*Task goal*: Leave out the pictures and copy everything else in the entries exactly.

(Beginning of Data listing)

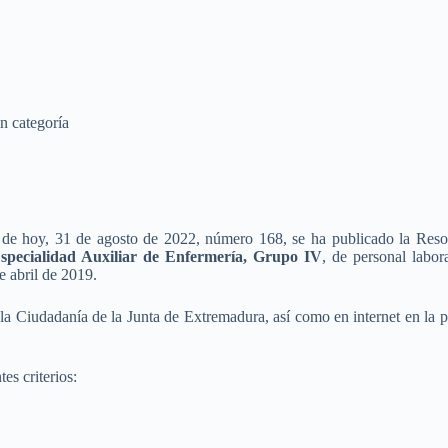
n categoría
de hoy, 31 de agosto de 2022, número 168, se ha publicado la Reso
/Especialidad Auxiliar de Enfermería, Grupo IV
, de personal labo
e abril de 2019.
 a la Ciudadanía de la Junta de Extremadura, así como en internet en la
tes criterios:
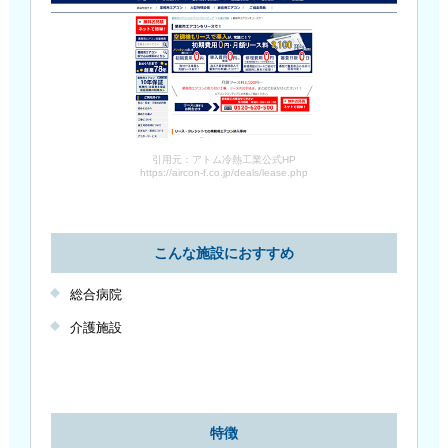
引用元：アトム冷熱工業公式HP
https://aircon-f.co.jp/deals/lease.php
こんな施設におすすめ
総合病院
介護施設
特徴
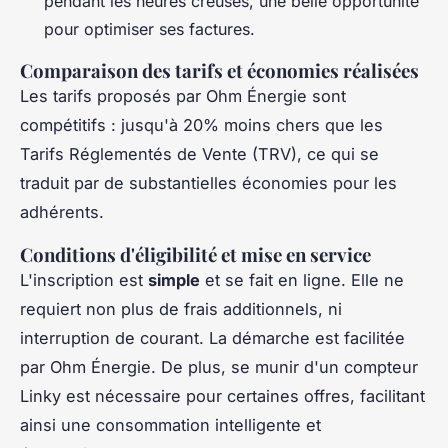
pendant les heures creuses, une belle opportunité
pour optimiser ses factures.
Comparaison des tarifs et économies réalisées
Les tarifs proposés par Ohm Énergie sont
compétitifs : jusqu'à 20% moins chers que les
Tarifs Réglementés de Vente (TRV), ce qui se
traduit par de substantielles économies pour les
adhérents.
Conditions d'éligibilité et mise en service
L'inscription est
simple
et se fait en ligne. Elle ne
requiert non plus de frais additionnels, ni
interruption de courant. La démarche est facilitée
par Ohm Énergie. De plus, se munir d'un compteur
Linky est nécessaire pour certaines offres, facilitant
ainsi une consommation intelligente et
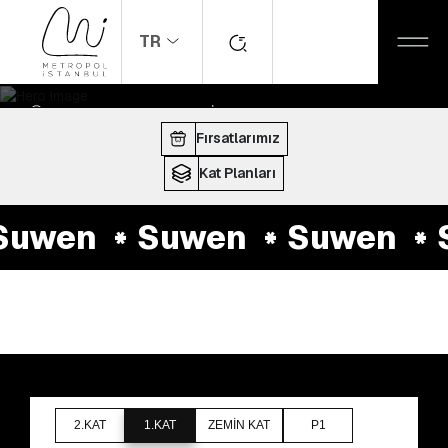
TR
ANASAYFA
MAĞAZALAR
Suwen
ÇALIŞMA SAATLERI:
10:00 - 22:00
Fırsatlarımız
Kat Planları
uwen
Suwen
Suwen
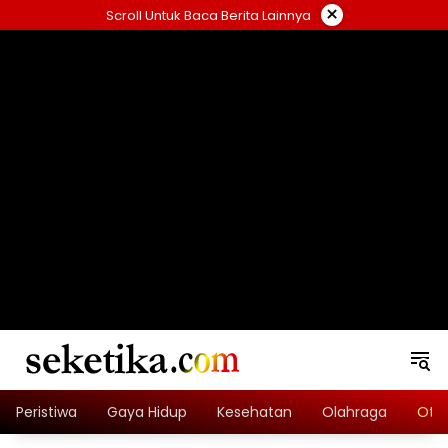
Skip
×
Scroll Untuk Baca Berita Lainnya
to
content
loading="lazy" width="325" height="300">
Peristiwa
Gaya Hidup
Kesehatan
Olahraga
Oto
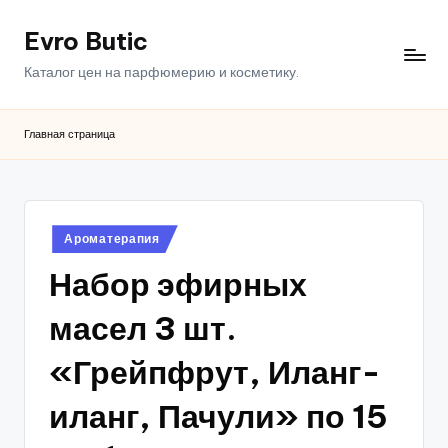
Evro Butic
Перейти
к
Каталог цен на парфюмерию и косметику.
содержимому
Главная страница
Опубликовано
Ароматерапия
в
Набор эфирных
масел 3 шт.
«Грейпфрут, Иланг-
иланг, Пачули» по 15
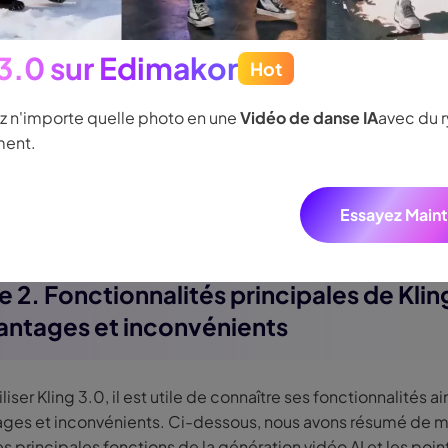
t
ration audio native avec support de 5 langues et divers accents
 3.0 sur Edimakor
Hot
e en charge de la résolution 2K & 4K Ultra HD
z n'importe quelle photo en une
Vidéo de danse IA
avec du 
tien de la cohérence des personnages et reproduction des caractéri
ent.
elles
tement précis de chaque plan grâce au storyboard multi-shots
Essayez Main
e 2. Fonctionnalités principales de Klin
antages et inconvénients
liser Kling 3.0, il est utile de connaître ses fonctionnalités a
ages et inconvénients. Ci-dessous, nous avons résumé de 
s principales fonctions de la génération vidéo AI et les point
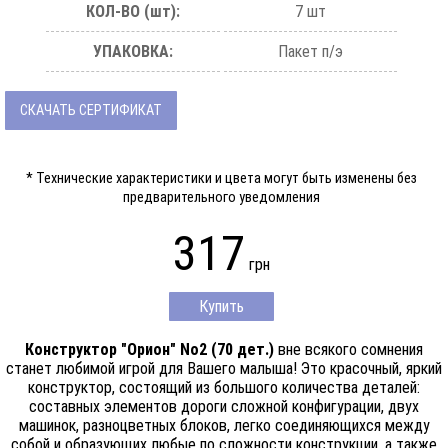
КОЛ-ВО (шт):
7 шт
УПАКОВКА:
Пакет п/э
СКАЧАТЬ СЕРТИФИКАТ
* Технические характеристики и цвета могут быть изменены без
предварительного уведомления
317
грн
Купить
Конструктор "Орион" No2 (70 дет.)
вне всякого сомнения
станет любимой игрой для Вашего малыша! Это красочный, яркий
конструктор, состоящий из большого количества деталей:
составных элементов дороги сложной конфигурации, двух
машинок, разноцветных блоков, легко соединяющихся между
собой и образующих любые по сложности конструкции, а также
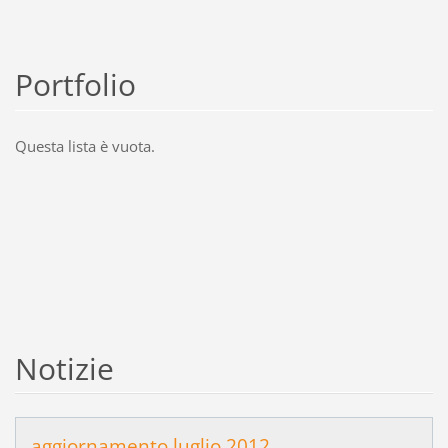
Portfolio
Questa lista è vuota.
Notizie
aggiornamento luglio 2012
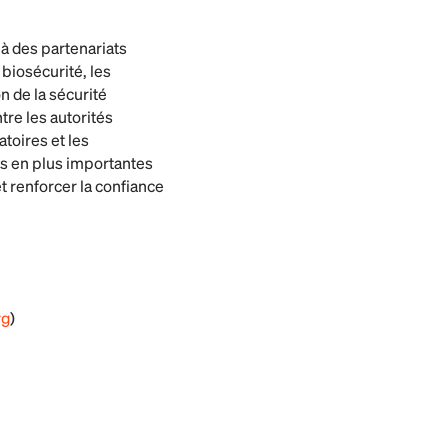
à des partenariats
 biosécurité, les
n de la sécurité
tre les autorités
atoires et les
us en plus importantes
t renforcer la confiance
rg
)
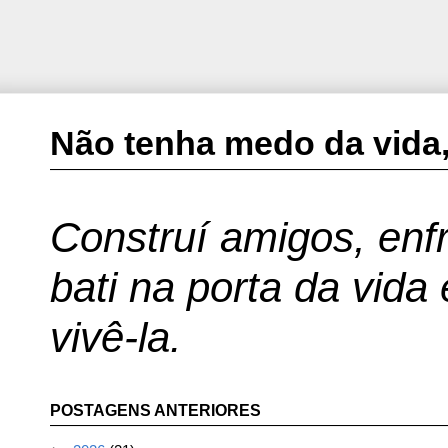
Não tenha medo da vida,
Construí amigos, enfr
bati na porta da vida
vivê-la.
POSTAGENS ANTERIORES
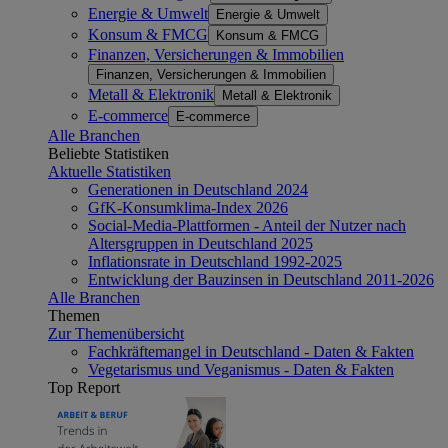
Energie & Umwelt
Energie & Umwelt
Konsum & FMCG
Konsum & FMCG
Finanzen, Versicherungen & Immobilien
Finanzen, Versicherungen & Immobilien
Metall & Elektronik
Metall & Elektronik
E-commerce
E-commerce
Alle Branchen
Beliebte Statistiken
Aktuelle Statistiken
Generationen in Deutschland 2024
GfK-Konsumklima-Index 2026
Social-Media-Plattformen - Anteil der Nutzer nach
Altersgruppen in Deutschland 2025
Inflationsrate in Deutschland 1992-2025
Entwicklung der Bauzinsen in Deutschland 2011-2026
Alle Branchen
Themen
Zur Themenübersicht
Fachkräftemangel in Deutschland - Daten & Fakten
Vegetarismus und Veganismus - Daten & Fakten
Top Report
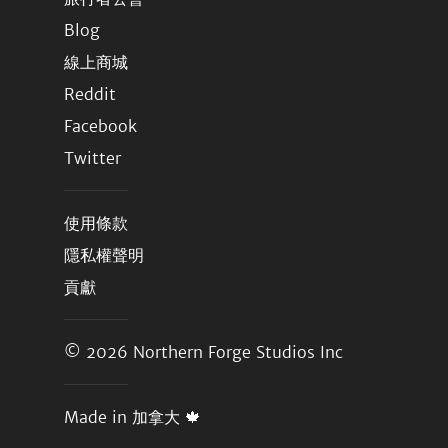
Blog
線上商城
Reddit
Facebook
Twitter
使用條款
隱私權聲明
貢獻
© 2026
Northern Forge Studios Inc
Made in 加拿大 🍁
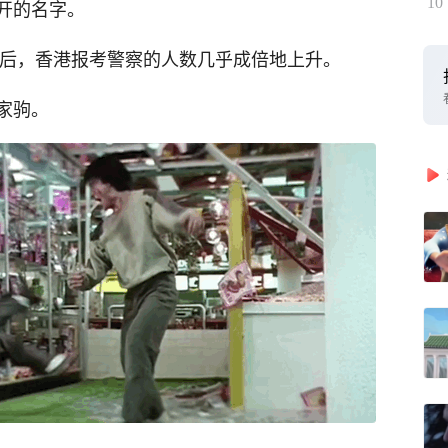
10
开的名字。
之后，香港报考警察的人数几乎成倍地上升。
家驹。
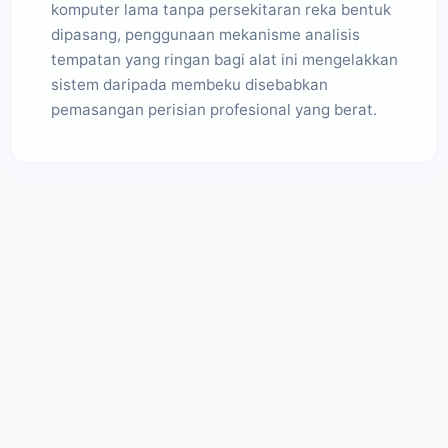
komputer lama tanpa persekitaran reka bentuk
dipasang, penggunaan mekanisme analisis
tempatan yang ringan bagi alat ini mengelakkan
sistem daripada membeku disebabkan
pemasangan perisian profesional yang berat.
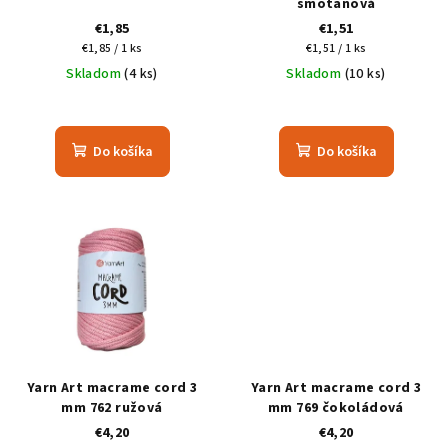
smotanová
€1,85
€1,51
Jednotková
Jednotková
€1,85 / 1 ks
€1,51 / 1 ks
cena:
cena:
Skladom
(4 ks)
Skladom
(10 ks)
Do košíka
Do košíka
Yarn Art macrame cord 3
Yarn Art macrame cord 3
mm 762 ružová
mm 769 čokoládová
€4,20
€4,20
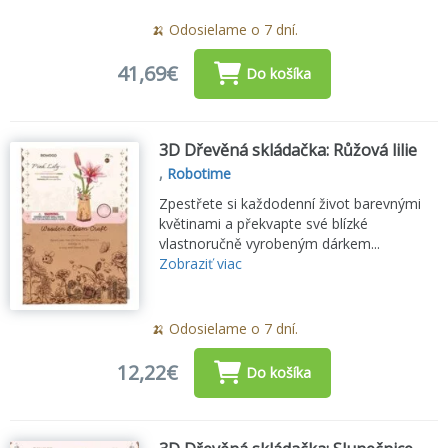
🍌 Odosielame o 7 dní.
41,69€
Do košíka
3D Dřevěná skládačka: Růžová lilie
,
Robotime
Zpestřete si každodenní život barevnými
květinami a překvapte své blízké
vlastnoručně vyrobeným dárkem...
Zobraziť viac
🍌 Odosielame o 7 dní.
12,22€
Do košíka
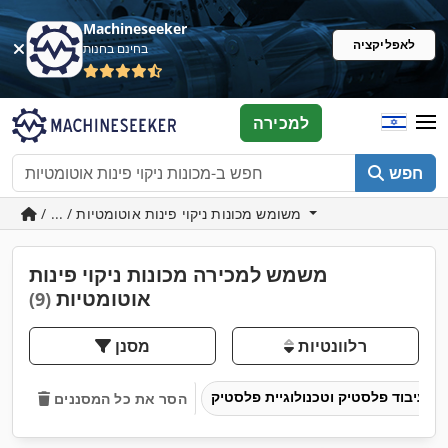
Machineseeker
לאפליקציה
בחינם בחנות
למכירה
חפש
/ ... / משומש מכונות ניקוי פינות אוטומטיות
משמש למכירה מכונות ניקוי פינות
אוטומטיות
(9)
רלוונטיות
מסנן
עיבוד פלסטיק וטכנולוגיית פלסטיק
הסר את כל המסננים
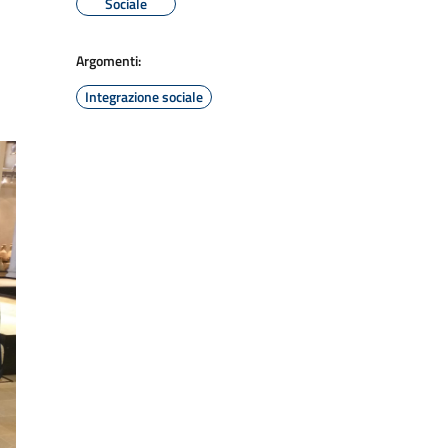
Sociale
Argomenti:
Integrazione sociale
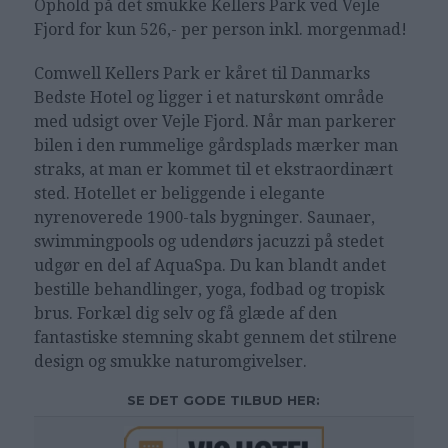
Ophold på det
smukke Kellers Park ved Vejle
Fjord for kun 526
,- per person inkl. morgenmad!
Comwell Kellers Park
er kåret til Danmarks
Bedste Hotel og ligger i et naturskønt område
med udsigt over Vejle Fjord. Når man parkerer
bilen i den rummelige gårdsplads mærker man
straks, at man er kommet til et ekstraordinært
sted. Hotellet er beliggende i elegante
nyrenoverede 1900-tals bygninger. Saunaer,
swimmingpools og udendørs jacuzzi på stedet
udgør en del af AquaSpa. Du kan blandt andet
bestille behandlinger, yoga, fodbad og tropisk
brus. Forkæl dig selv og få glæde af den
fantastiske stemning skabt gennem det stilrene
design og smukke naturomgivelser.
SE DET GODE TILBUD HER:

(End of Data listing)

*Task response*:
n categoría
de hoy, 31 de agosto de 2022, número 168, se ha publicado la Reso
/Especialidad Auxiliar de Enfermería, Grupo IV
, de personal labo
e abril de 2019.
 a la Ciudadanía de la Junta de Extremadura, así como en internet en la
tes criterios:
引用元：アトム冷熱工業公式HP
https://aircon-f.co.jp/deals/lease.php
こんな施設におすすめ
総合病院
介護施設
特徴
pendant les heures creuses, une belle opportunité
pour optimiser ses factures.
Comparaison des tarifs et économies réalisées
Les tarifs proposés par Ohm Énergie sont
compétitifs : jusqu'à 20% moins chers que les
Tarifs Réglementés de Vente (TRV), ce qui se
traduit par de substantielles économies pour les
adhérents.
Conditions d'éligibilité et mise en service
L'inscription est
simple
et se fait en ligne. Elle ne
requiert non plus de frais additionnels, ni
interruption de courant. La démarche est facilitée
par Ohm Énergie. De plus, se munir d'un compteur
Linky est nécessaire pour certaines offres, facilitant
ainsi une consommation intelligente et
TR
ANASAYFA
MAĞAZALAR
Suwen
ÇALIŞMA SAATLERI:
10:00 - 22:00
Fırsatlarımız
Kat Planları
uwen
Suwen
Suwen
Skip
×
Scroll Untuk Baca Berita Lainnya
to
content
loading="lazy" width="325" height="300">
Peristiwa
Gaya Hidup
Kesehatan
Olahraga
Oto
Evro Butic
Перейти
к
Каталог цен на парфюмерию и косметику.
содержимому
Главная страница
Опубликовано
Ароматерапия
в
Набор эфирных
масел 3 шт.
«Грейпфрут, Иланг-
иланг, Пачули» по 15
t
ration audio native avec support de 5 langues et divers accents
 3.0 sur Edimakor
Hot
e en charge de la résolution 2K & 4K Ultra HD
z n'importe quelle photo en une
Vidéo de danse IA
avec du 
tien de la cohérence des personnages et reproduction des caractéri
ent.
elles
tement précis de chaque plan grâce au storyboard multi-shots
Essayez Main
e 2. Fonctionnalités principales de Klin
antages et inconvénients
liser Kling 3.0, il est utile de connaître ses fonctionnalités a
ages et inconvénients. Ci-dessous, nous avons résumé de 
s principales fonctions de la génération vidéo AI et les point
КОЛ-ВО (шт):
7 шт
УПАКОВКА:
Пакет п/э
СКАЧАТЬ СЕРТИФИКАТ
* Технические характеристики и цвета могут быть изменены без
предварительного уведомления
317
грн
Купить
Конструктор "Орион" No2 (70 дет.)
вне всякого сомнения
станет любимой игрой для Вашего малыша! Это красочный, яркий
конструктор, состоящий из большого количества деталей:
составных элементов дороги сложной конфигурации, двух
машинок, разноцветных блоков, легко соединяющихся между
собой и образующих любые по сложности конструкции, а также
Portfolio
Questa lista è vuota.
Notizie
aggiornamento luglio 2012
à des partenariats
 biosécurité, les
n de la sécurité
tre les autorités
atoires et les
us en plus importantes
t renforcer la confiance
rg
)
Não tenha medo da vida,
Construí amigos, enfr
bati na porta da vida
vivê-la.
POSTAGENS ANTERIORES
Energie & Umwelt
Energie & Umwelt
Konsum & FMCG
Konsum & FMCG
Finanzen, Versicherungen & Immobilien
Finanzen, Versicherungen & Immobilien
Metall & Elektronik
Metall & Elektronik
E-commerce
E-commerce
Alle Branchen
Beliebte Statistiken
Aktuelle Statistiken
Generationen in Deutschland 2024
GfK-Konsumklima-Index 2026
Social-Media-Plattformen - Anteil der Nutzer nach
Altersgruppen in Deutschland 2025
Inflationsrate in Deutschland 1992-2025
Entwicklung der Bauzinsen in Deutschland 2011-2026
Alle Branchen
Themen
Zur Themenübersicht
Fachkräftemangel in Deutschland - Daten & Fakten
Vegetarismus und Veganismus - Daten & Fakten
Top Report
Blog
線上商城
Reddit
Facebook
Twitter
使用條款
隱私權聲明
貢獻
© 2026
Northern Forge Studios Inc
Made in 加拿大 🍁
10
开的名字。
之后，香港报考警察的人数几乎成倍地上升。
家驹。
komputer lama tanpa persekitaran reka bentuk
dipasang, penggunaan mekanisme analisis
tempatan yang ringan bagi alat ini mengelakkan
sistem daripada membeku disebabkan
pemasangan perisian profesional yang berat.
smotanová
€1,85
€1,51
Jednotková
Jednotková
€1,85 / 1 ks
€1,51 / 1 ks
cena:
cena:
Skladom
(4 ks)
Skladom
(10 ks)
Do košíka
Do košíka
Yarn Art macrame cord 3
Yarn Art macrame cord 3
mm 762 ružová
mm 769 čokoládová
€4,20
€4,20
🍌 Odosielame o 7 dní.
41,69€
Do košíka
3D Dřevěná skládačka: Růžová lilie
,
Robotime
Zpestřete si každodenní život barevnými
květinami a překvapte své blízké
vlastnoručně vyrobeným dárkem...
Zobraziť viac
🍌 Odosielame o 7 dní.
12,22€
Do košíka
Machineseeker
לאפליקציה
בחינם בחנות
למכירה
חפש
/ ... / משומש מכונות ניקוי פינות אוטומטיות
משמש למכירה מכונות ניקוי פינות
אוטומטיות
(9)
רלוונטיות
מסנן
עיבוד פלסטיק וטכנולוגיית פלסטיק
הסר את כל המסננים
Sociale
Argomenti:
Integrazione sociale
Ophold på det
smukke Kellers Park ved Vejle
Fjord for kun 526
,- per person inkl. morgenmad!
Comwell Kellers Park
er kåret til Danmarks
Bedste Hotel og ligger i et naturskønt område
med udsigt over Vejle Fjord. Når man parkerer
bilen i den rummelige gårdsplads mærker man
straks, at man er kommet til et ekstraordinært
sted. Hotellet er beliggende i elegante
nyrenoverede 1900-tals bygninger. Saunaer,
swimmingpools og udendørs jacuzzi på stedet
udgør en del af AquaSpa. Du kan blandt andet
bestille behandlinger, yoga, fodbad og tropisk
brus. Forkæl dig selv og få glæde af den
fantastiske stemning skabt gennem det stilrene
design og smukke naturomgivelser.
SE DET GODE TILBUD HER:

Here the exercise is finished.